Figure 1. Structural Organization of SKIP.

(A) Domain organization of SKIP from different animal species. Boxes indicate domains and motifs. RUN: RPIP8, UNC-14 and NESCA domain; WD: Trp-Asp motif; WE: Trp-Glu motif; PH: pleckstrin homology domain. Amino-acid numbers are indicated. Arrows indicate interactions with binding partners. H.s.: Homo sapiens, M.m.: Mus musculus, G.g.: Gallus gallus, D.r.: Danio rerio, X.t.: Xenopus tropicalis, D.m.: Drosophila melanogaster. Notice that Drosophila SKIP does not contain a RUN domain or WD/WE motifs, but its C-terminal domain is well conserved.
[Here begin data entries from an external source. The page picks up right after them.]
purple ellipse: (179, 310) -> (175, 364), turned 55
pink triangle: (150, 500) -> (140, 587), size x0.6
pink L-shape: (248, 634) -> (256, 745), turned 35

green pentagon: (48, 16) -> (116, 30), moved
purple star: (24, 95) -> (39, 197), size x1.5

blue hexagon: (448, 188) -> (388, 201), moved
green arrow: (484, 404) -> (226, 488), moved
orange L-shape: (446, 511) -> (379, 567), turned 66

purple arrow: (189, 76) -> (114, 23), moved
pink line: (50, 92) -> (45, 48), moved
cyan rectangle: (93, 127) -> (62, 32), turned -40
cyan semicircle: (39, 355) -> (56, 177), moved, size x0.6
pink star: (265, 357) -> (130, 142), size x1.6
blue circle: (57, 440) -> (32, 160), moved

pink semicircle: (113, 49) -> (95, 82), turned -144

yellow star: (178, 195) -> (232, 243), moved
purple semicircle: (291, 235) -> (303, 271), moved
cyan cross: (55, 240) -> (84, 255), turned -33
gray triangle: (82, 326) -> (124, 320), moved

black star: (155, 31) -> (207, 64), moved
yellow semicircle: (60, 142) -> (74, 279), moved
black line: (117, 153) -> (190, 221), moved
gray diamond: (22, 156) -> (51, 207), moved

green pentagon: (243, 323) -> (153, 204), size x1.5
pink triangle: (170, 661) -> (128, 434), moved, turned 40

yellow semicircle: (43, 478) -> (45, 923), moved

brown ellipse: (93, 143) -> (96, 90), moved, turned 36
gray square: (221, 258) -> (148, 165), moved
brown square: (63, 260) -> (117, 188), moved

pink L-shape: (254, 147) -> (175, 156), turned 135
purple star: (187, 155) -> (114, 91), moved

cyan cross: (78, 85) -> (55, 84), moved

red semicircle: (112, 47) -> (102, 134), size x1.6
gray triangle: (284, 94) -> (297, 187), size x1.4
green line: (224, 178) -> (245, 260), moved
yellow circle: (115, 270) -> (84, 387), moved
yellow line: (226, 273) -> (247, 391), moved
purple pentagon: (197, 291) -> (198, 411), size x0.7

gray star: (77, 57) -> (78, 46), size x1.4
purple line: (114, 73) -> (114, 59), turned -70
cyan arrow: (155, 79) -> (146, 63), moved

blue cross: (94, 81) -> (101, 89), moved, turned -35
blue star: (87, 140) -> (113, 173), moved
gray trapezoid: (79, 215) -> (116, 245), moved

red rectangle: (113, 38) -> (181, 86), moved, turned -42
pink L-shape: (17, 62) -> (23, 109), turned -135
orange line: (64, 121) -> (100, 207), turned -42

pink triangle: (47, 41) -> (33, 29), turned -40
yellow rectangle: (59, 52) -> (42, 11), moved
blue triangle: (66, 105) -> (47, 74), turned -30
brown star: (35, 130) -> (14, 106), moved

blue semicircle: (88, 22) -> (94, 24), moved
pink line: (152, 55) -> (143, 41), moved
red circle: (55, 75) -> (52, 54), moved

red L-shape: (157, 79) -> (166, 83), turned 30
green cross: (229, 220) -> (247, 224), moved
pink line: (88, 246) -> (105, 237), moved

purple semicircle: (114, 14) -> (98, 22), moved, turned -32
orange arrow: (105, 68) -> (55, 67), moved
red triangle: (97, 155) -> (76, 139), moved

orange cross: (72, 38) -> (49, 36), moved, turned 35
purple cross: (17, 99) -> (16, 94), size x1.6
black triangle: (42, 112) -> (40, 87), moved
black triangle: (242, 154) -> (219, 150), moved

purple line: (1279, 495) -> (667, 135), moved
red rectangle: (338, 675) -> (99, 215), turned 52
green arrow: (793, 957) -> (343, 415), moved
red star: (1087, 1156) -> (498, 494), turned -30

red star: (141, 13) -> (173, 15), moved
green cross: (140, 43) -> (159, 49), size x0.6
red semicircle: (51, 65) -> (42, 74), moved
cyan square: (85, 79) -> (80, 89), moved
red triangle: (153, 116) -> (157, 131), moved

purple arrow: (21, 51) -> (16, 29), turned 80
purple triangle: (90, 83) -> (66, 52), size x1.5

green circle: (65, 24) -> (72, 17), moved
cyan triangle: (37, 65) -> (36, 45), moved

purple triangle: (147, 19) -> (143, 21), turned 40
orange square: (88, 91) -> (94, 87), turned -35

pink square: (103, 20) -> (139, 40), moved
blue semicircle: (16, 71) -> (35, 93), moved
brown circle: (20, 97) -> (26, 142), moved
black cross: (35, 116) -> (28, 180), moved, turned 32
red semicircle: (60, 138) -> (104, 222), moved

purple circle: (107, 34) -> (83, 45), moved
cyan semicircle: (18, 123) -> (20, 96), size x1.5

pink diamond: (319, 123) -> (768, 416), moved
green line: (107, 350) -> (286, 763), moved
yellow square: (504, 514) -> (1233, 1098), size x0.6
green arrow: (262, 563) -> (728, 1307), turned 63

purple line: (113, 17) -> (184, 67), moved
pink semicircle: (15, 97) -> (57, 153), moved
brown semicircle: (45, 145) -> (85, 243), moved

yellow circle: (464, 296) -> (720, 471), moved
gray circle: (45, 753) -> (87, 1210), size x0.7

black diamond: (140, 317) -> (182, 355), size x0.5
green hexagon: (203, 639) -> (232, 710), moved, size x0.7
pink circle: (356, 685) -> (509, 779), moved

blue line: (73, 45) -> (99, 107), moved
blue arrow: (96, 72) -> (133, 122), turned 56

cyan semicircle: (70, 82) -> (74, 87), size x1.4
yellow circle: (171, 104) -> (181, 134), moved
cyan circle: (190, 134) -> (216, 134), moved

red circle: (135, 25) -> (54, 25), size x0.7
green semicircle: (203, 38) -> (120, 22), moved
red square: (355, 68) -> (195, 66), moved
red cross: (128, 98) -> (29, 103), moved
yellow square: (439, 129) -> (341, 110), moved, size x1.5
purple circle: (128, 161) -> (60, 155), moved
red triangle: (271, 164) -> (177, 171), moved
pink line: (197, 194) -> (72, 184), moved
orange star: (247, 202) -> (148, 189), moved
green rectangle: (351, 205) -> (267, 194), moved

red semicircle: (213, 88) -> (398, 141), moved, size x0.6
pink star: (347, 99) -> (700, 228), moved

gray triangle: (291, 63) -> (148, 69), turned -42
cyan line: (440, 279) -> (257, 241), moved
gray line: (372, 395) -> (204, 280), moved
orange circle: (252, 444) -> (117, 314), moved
The RUN domain mediates ARL8-dependent coupling to lysosomes [20] and RAB1A-dependent coupling to melanosomes [40]. Because melanosomes are not present in the cells used in this study, the role of RAB1A was not analyzed.

(B) Consensus secondary structure prediction of SKIP generated at the NPS-IBCP server (https://npsa-prabi.ibcp.fr/cgi-bin/npsa_automat.pl?page=/NPSA/npsa_seccons.html).

(C) PH domain predictions by the PredictProtein server (https://www.predictprotein.org/). Notice the similarity in the secondary structure of the predicted PH1 and PH3 to the known PH2. HHpred (https://toolkit.tuebingen.mpg.de/tools/hhpred) also predicts PH1 and PH3 to be structurally similar to PH domains with high probabilities (95.2% for PH1 and 91.8% for PH3).

(D) Structural models of PH1 and PH3 according to the PHYRE2 Protein Fold Recognition Server superimposed on the known structure of PH2 (PDB ID: 3CXB). Confidence levels for PH1 and PH3 were 99.3% and 30.56%, respectively. Models were represented with UCSF Chimera.